The term organoid has been used previously; here it refers to a three-dimensional structure grown from stem cells in vitro that comprises organ-specific cell types. Organoid culture methods were first developed using stem cells from the mouse small intestine. Organoids often consist of two or more cell types and develop structures that reflect the structural and functional properties of the organs from which they originate, but without innervation, blood supply, or stroma. These three-dimensional structures are grown from epithelial stem cells and many are amenable to expansion ten or more passages in culture under the appropriate conditions. Cultures are grown in extracellular matrix using media that contain components that drive cell proliferation and differentiation.
Conditionally reprogrammed cell (CRC) methodology was pioneered using human keratinocytes and subsequently expanded to other epithelial types. Propagation of primary human cells using the CRC methodology requires Rho kinase inhibitor and irradiated mouse fibroblast ‘feeder’ cells. These additions to the culture result in immortalization through the activation of endogenous telomerase and cytoskeletal alterations. CRCs proliferate as stem-like cells but maintain the ability to differentiate when presented with the correct conditions. Although they are typically cultured as monolayers, CRCs can also develop into organ-like three-dimensional structures when cultured with a matrix.
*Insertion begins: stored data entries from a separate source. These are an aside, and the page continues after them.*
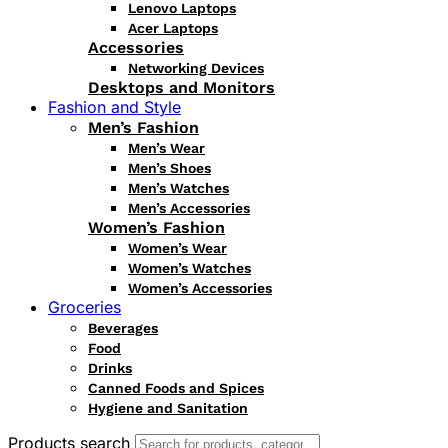
Lenovo Laptops
Acer Laptops
Accessories
Networking Devices
Desktops and Monitors
Fashion and Style
Men’s Fashion
Men’s Wear
Men’s Shoes
Men’s Watches
Men’s Accessories
Women’s Fashion
Women’s Wear
Women’s Watches
Women’s Accessories
Groceries
Beverages
Food
Drinks
Canned Foods and Spices
Hygiene and Sanitation
Products search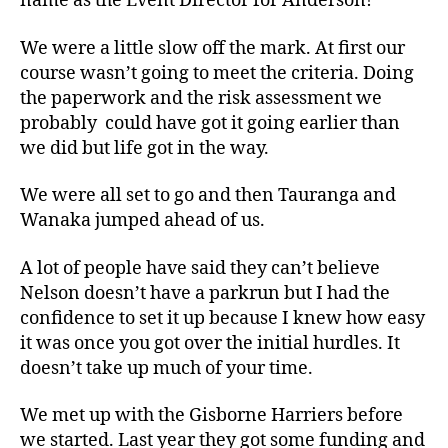
name as the Event Director for Anderson!
We were a little slow off the mark. At first our
course wasn’t going to meet the criteria. Doing
the paperwork and the risk assessment we
probably could have got it going earlier than
we did but life got in the way.
We were all set to go and then Tauranga and
Wanaka jumped ahead of us.
A lot of people have said they can’t believe
Nelson doesn’t have a parkrun but I had the
confidence to set it up because I knew how easy
it was once you got over the initial hurdles. It
doesn’t take up much of your time.
We met up with the Gisborne Harriers before
we started. Last year they got some funding and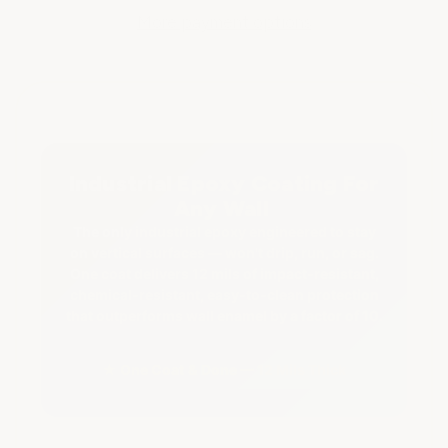
Industrial
Industrial
Epoxy
Epoxy
More payment options
Wall
Wall
Coating
Coating
Industrial Epoxy Coating For
Any Wall
The only industrial epoxy engineered to stay
on vertical surfaces — won't drip, run, or sag.
One coat delivers 12 mils of impact-resistant,
chemical-resistant, easy-to-clean protection
that outperforms wall enamel by a factor of 10.
★ One Coat & Done — 12 Mils Thick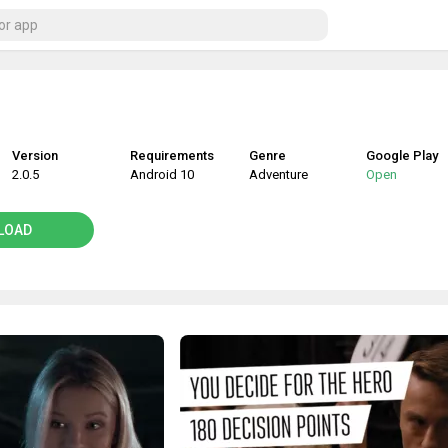
Version
Requirements
Genre
Google Play
2.0.5
Android 10
Adventure
Open
LOAD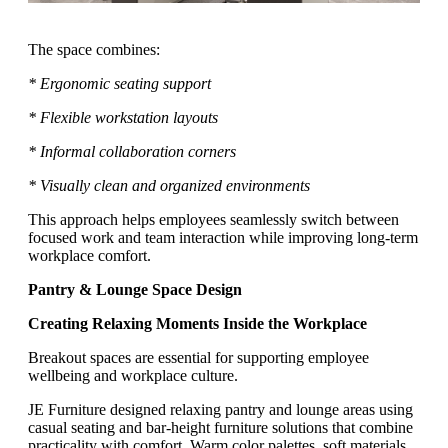
The space combines:
* Ergonomic seating support
* Flexible workstation layouts
* Informal collaboration corners
* Visually clean and organized environments
This approach helps employees seamlessly switch between
focused work and team interaction while improving long-term
workplace comfort.
Pantry & Lounge Space Design
Creating Relaxing Moments Inside the Workplace
Breakout spaces are essential for supporting employee
wellbeing and workplace culture.
JE Furniture designed relaxing pantry and lounge areas using
casual seating and bar-height furniture solutions that combine
practicality with comfort. Warm color palettes, soft materials,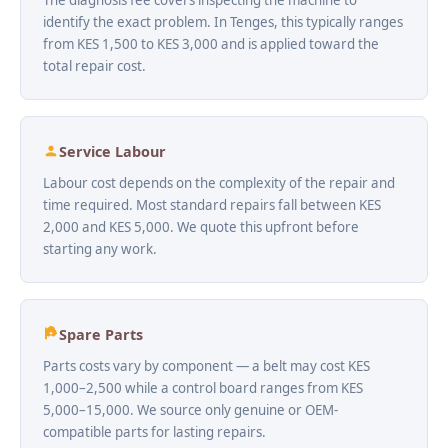
identify the exact problem. In Tenges, this typically ranges
from KES 1,500 to KES 3,000 and is applied toward the
total repair cost.
Service Labour
Labour cost depends on the complexity of the repair and
time required. Most standard repairs fall between KES
2,000 and KES 5,000. We quote this upfront before
starting any work.
Spare Parts
Parts costs vary by component — a belt may cost KES
1,000–2,500 while a control board ranges from KES
5,000–15,000. We source only genuine or OEM-
compatible parts for lasting repairs.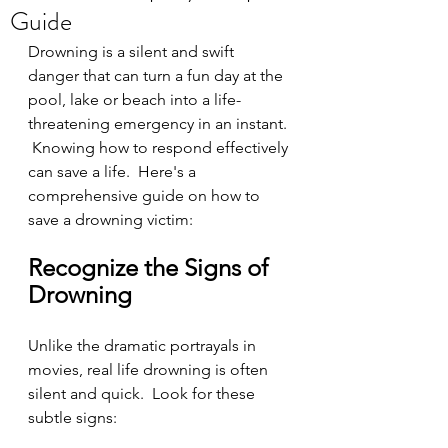
Guide
Drowning is a silent and swift 
danger that can turn a fun day at the 
pool, lake or beach into a life-
threatening emergency in an instant. 
 Knowing how to respond effectively 
can save a life.  Here's a 
comprehensive guide on how to 
save a drowning victim:
Recognize the Signs of 
Drowning
Unlike the dramatic portrayals in 
movies, real life drowning is often 
silent and quick.  Look for these 
subtle signs: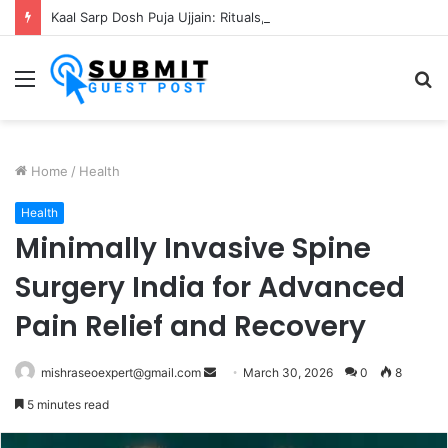
Kaal Sarp Dosh Puja Ujjain: Rituals, Benefits and Importance
Menu
S
fo
Home
/
Health
Health
Minimally Invasive Spine
Surgery India for Advanced
Pain Relief and Recovery
Send
mishraseoexpert@gmail.com
March 30, 2026
0
8
an
5 minutes read
email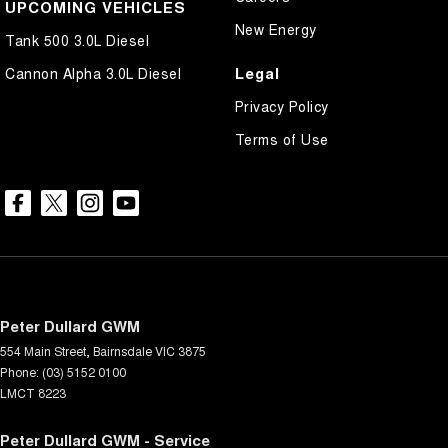
UPCOMING VEHICLES
New Energy
Tank 500 3.0L Diesel
Legal
Cannon Alpha 3.0L Diesel
Privacy Policy
Terms of Use
Peter Dullard GWM
554 Main Street
,
Bairnsdale
VIC
3875
Phone:
(03) 5152 0100
LMCT 8223
Peter Dullard GWM - Service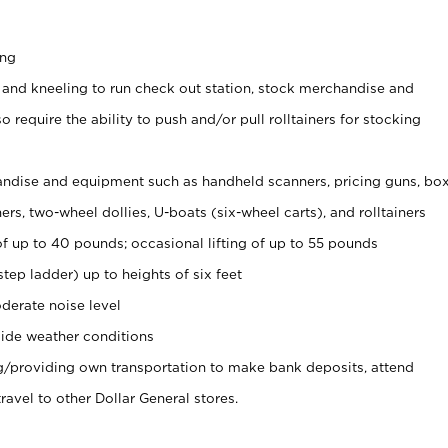
ing
 and kneeling to run check out station, stock merchandise and
 require the ability to push and/or pull rolltainers for stocking
ndise and equipment such as handheld scanners, pricing guns, bo
rs, two-wheel dollies, U-boats (six-wheel carts), and rolltainers
of up to 40 pounds; occasional lifting of up to 55 pounds
tep ladder) up to heights of six feet
derate noise level
ide weather conditions
ng/providing own transportation to make bank deposits, attend
vel to other Dollar General stores.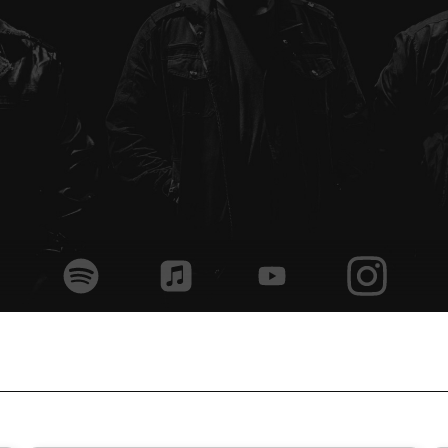
home
band
music
home
live
shop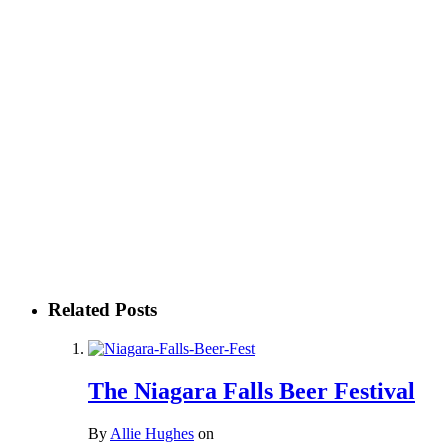
Related Posts
The Niagara Falls Beer Festival
By
Allie Hughes
on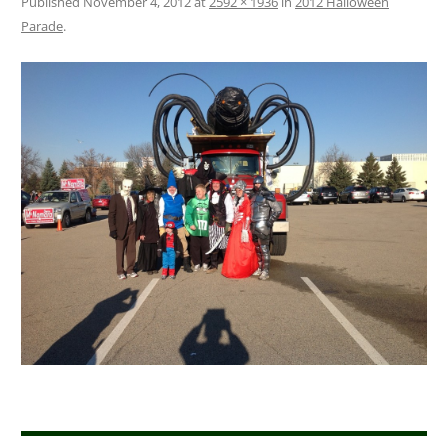
Published
November 4, 2012
at
2592 × 1936
in
2012 Halloween
Parade
.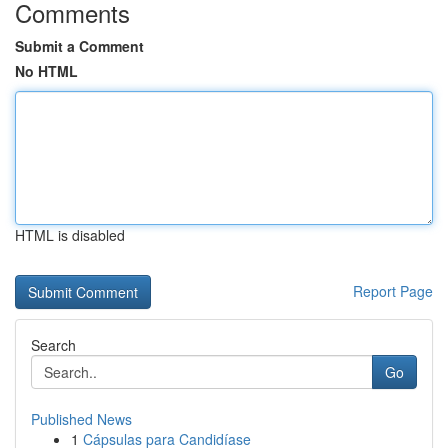
Comments
Submit a Comment
No HTML
HTML is disabled
Report Page
Search
Go
Published News
1
Cápsulas para Candidíase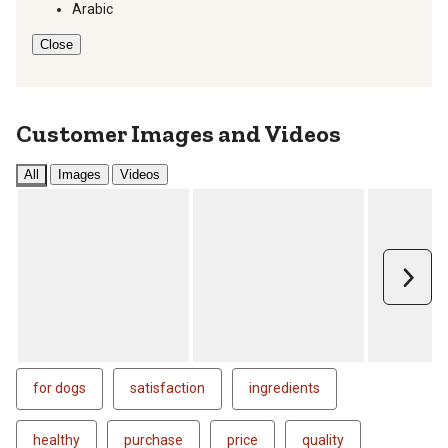
Arabic
Close
Customer Images and Videos
All
Images
Videos
Next
for dogs
satisfaction
ingredients
healthy
purchase
price
quality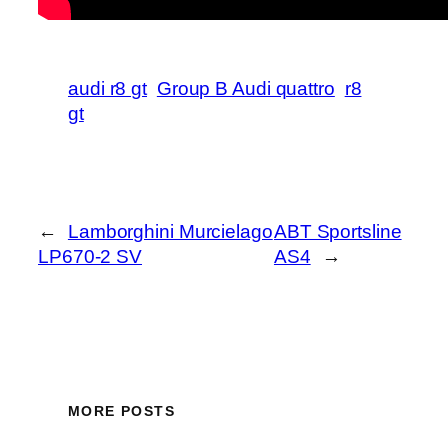
audi r8 gt
Group B Audi quattro
r8
gt
←
Lamborghini Murcielago
ABT Sportsline
LP670-2 SV
AS4
→
MORE POSTS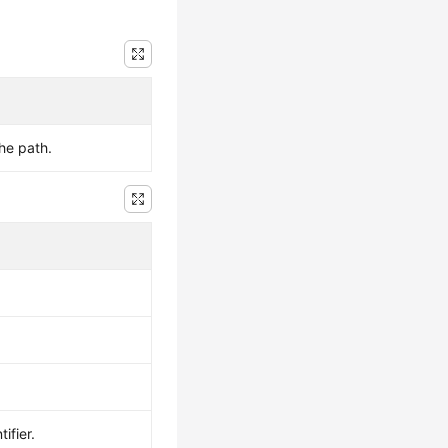
the path.
ifier.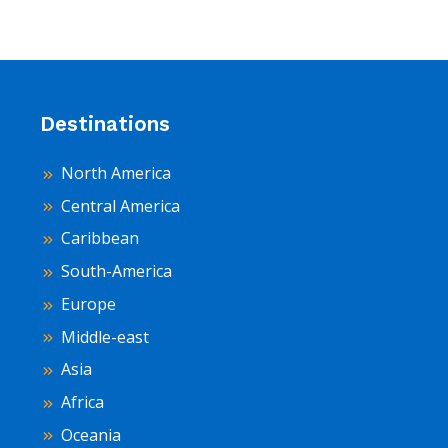
Destinations
North America
Central America
Caribbean
South-America
Europe
Middle-east
Asia
Africa
Oceania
The organoid and CRC methods have been used to successfully grow human normal tissues from multiple different organs. The methodologies have been recently applied, with some modifications, to grow tumor tissues. Established tumor models propagate for many months, are representative of the original tumor (i.e. have shared genetic alterations), and are amenable to high-throughput screening and other experimental manipulations. In addition, methodologies have been developed for the growth of organoids using the air-liquid interface culturing method that enable the co-culture of tumor and associated stroma.
Next-generation culture models are constantly evolving. The presence of feeder cells in culture can be confounding in high-throughput assays, and culture techniques that dispense of their use represent an advancement in cancer cell model development. In an effort to reduce dependence on ‘feeder’ cells for growth of primary tumors, methodologies have been developed that use either specialized and highly defined media or alternative culturing procedures which include the use of collagen and keratinocyte serum-free medium. The goal of the HCMI is not only to contribute models to the research community, but also further the burgeoning understanding of the development of next-generation cancer cell models.
Next-generation cancer model systems present a unique opportunity for the scientific community to study individual human tumors in vitro to further advance knowledge of cancer biology, biochemistry, and exposure to perturbagens. The next-generation cancer models that result from the efforts of the HCMI will serve as excellent tools for the support of personalized medicine research and give insight into the pathways that influence tumor progression.
Through this initiative, we are planning to generate models from many of the human cancer subtypes. The list of available tumor types will be updated as models are successfully completed.